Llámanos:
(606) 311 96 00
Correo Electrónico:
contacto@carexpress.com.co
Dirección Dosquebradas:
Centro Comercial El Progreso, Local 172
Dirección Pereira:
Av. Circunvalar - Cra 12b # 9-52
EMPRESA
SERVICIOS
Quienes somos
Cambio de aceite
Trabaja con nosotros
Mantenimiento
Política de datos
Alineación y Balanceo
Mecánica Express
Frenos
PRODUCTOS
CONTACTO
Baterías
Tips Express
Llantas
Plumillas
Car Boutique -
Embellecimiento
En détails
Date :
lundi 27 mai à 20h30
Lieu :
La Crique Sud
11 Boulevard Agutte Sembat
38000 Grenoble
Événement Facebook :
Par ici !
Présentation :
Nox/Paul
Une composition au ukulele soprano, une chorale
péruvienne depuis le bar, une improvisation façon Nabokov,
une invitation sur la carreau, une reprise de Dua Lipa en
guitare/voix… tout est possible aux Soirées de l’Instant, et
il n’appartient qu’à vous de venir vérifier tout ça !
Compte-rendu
◆ ◆ ◆ ◆ ◆ ◆ ◆
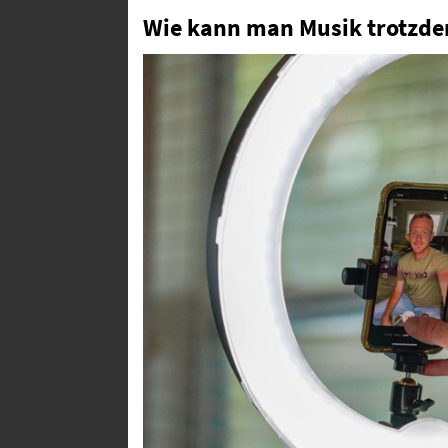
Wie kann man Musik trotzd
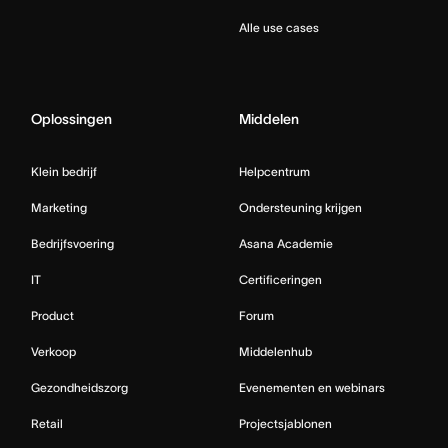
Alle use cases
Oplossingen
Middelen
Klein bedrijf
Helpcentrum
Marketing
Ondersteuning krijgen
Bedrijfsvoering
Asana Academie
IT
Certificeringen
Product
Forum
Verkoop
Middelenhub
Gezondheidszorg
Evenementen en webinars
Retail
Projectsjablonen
◆ ◆ ◆ ◆ ◆ ◆ ◆
From the listing above, return each line with the word "tout".

Response for this exercise =>
guitare/voix… tout est possible aux Soirées de l’Instant, et
il n’appartient qu’à vous de venir vérifier tout ça !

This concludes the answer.